Factors Influencing Outcome after Open Surgical Repair of Juxtarenal Abdominal Aortic Aneurysms

Francesco Speziale; Massimo Ruggiero; Enrico Sbarigia; Mario Marino; Danilo Menna

Disclosures

Vascular. 2010;18(3):141-146. 

In This Article

Abstract and Introduction

Abstract

The purpose of this study was to seek factors predicting outcome after open surgical repair of juxtarenal abdominal aortic aneurysms (AAAs). From a series of 733 patients treated for AAAs, 92 patients underwent elective conventional open repair with suprarenal clamping. We assessed postoperative cardiorespiratory and renal morbidity and mortality and survival at 1, 3, and 5 years. One patient (1.1%) died after an acute myocardial infarction. Postoperative complications including myocardial infarction and renal failure arose in 22 patients (23.9%). Significant predicting factors of renal failure were a preoperative creatinine clearance ≤ 40 mL/min (p = .03) and female sex (p = .004). Kaplan-Meier survival analysis showed an overall survival rate of 98.9% at 1 year and 88.6% at 3 and 5 years. In patients carefully selected by preoperative imaging criteria to undergo open juxtarenal AAA repair, appropriate intraoperative management guarantees a good immediate postoperative outcome.

Introduction

About 5 to 7% of the population older than 60 years in Western countries has an abdominal aortic aneurysm (AAA).[1] Most AAAs involve the subrenal abdominal aorta, and 20% of AAAs extend proximally to the renal artery origin. Because 60% of all subrenal AAAs can now be treated by endovascular aneurysm repair (EVAR), progressively fewer need conventional open repair.[1,2]

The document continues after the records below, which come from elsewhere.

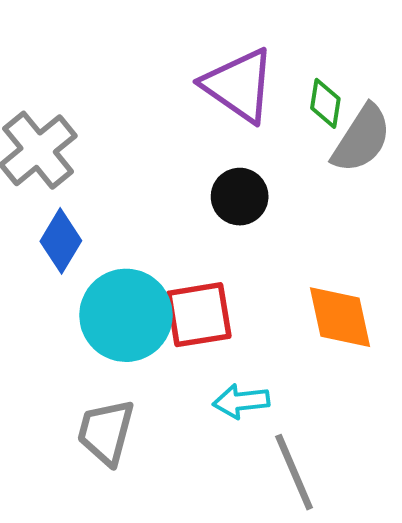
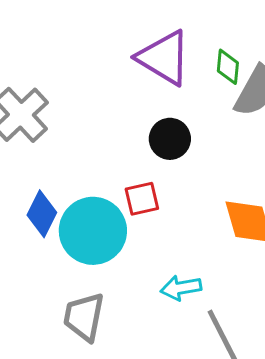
blue diamond: (61, 241) -> (42, 214), moved
red square: (199, 315) -> (142, 199), moved, size x0.7

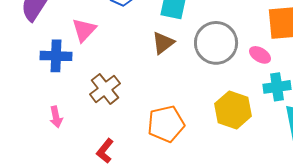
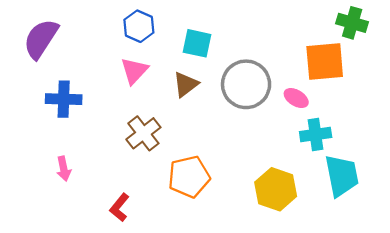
pink triangle: (84, 30) -> (134, 71), moved
brown cross: (105, 89) -> (143, 133), moved
yellow hexagon: (233, 110) -> (276, 189), moved

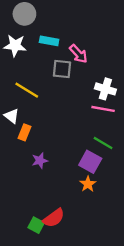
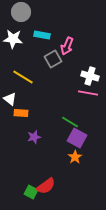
pink arrow: (78, 54) -> (67, 46), turned 66
gray square: (62, 69) -> (53, 59), turned -36
orange rectangle: (24, 132) -> (21, 113), turned 72
green line: (103, 143) -> (70, 122), moved

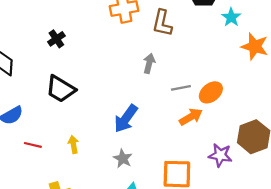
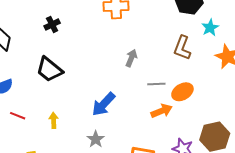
brown L-shape: (162, 23) -> (182, 48), moved

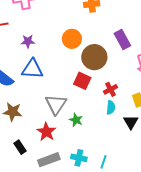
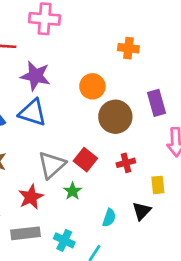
purple star: (28, 41) -> (35, 76), size x1.6
red square: (82, 81) -> (85, 160), moved
cyan semicircle: (111, 107) -> (109, 218), moved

The strict anatomic criteria used for selecting patients to undergo EVAR include a detailed study of aortic anatomy, especially the proximal neck. These procedures now increasingly detect subrenal aneurysms with a thrombosed neck that necessitate clamping above the renal arteries and aneurysms extending proximally to involve the pararenal aorta. Pararenal AAAs are classified as juxtarenal (JR-AAAs) and suprarenal (SR-AAAs). JR-AAAs extend proximally to the renal artery origins without involving the artery itself and require clamping above one or both renal arteries and subrenal open repair. SR-AAAs involving the renal artery origins require clamping above the superior mesenteric or celiac artery and open surgical repair, including renal revascularization.[3] Although these surgical maneuvers increase the risk of cardiorespiratory stress and ischemic organ damage,[1,4] after the first publication on JR-AAAs reporting a mortality rate of 7.95% and a high rate of postoperative dialysis,[5] numerous series suggested that suprarenal clamping does not substantially increase the rate of major postoperative complications.[6–8] Whether suprarenal clamping increases postoperative cardiorespiratory and renal morbidity therefore remains unclear[6,9]—hence the importance of improving patient selection, shortening clamping time, and using appropriate surgical management.

In this retrospective, single-center study, we reviewed outcomes prospectively collected and inserted into our database in our case series of consecutive patients selected to undergo conventional open JR-AAA repair with suprarenal clamping during the past 10 years. We especially sought possible factors predicting operative cardiorespiratory and renal morbidity and mortality and analyzed overall survival at 1, 3, and 5 years.